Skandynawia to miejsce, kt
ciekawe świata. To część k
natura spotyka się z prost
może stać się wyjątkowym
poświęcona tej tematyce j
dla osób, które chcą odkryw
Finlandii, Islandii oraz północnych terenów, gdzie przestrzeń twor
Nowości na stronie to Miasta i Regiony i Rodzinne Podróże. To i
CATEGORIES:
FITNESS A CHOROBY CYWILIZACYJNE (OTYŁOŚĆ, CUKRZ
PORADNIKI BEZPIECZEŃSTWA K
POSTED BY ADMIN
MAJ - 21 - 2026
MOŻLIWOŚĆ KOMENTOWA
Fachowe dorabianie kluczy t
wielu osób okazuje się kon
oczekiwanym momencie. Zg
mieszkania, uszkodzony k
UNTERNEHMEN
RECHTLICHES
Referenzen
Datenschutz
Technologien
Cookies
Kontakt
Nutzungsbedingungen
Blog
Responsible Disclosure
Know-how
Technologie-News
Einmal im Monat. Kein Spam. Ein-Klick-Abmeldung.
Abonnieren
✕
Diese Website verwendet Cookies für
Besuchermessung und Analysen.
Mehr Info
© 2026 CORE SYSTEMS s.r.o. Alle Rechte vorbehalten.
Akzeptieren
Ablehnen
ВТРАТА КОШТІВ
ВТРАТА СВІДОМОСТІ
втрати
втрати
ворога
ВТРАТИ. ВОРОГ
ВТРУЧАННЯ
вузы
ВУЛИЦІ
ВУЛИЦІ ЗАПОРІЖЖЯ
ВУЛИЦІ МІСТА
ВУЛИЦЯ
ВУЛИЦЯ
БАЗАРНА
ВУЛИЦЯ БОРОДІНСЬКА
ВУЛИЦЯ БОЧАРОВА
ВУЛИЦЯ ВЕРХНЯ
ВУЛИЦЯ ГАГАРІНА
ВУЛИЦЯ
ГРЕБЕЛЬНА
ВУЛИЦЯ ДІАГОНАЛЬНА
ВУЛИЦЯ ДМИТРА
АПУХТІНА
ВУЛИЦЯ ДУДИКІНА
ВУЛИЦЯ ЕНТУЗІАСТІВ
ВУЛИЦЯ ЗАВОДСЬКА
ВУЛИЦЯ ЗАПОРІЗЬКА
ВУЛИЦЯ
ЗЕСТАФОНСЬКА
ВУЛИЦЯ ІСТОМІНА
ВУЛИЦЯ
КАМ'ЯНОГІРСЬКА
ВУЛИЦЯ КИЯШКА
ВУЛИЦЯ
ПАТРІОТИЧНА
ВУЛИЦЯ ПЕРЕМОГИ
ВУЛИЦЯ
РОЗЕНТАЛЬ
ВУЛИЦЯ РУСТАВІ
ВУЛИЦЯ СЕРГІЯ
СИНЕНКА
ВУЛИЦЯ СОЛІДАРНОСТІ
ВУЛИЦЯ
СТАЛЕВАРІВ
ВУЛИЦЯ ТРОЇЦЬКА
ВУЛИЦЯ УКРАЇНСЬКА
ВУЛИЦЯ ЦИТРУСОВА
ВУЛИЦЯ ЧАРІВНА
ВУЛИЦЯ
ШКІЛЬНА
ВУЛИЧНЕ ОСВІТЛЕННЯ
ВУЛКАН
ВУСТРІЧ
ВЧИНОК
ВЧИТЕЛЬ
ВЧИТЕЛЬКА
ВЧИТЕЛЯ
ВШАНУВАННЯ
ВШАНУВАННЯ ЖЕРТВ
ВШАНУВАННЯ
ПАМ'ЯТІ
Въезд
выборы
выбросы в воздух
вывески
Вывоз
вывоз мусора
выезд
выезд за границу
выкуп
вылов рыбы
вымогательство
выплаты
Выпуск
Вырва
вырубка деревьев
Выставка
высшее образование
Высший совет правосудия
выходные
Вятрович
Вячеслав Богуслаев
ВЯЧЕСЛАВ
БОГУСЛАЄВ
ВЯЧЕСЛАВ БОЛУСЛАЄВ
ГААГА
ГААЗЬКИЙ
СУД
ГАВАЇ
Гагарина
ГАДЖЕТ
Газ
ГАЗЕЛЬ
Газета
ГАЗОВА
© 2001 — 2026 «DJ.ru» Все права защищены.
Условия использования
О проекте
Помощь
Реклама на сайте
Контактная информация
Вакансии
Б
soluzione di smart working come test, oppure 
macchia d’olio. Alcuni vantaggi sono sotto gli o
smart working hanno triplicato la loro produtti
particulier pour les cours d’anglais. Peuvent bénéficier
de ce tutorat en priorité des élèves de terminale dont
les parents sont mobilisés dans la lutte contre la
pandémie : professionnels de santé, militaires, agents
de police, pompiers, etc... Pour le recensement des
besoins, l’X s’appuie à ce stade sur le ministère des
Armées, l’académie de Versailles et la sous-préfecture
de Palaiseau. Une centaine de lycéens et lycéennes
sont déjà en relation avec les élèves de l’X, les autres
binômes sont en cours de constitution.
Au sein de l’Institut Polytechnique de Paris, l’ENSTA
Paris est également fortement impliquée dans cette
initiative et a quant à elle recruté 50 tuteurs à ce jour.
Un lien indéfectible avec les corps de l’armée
::::::::
• **Exercise objective**:
Reproduce precisely the span of lines that begins at the line containing "Paris est également" and ends with the last line of the listing.

• **Completed task**:
Paris est également fortement impliquée dans cette
initiative et a quant à elle recruté 50 tuteurs à ce jour.
Un lien indéfectible avec les corps de l’armée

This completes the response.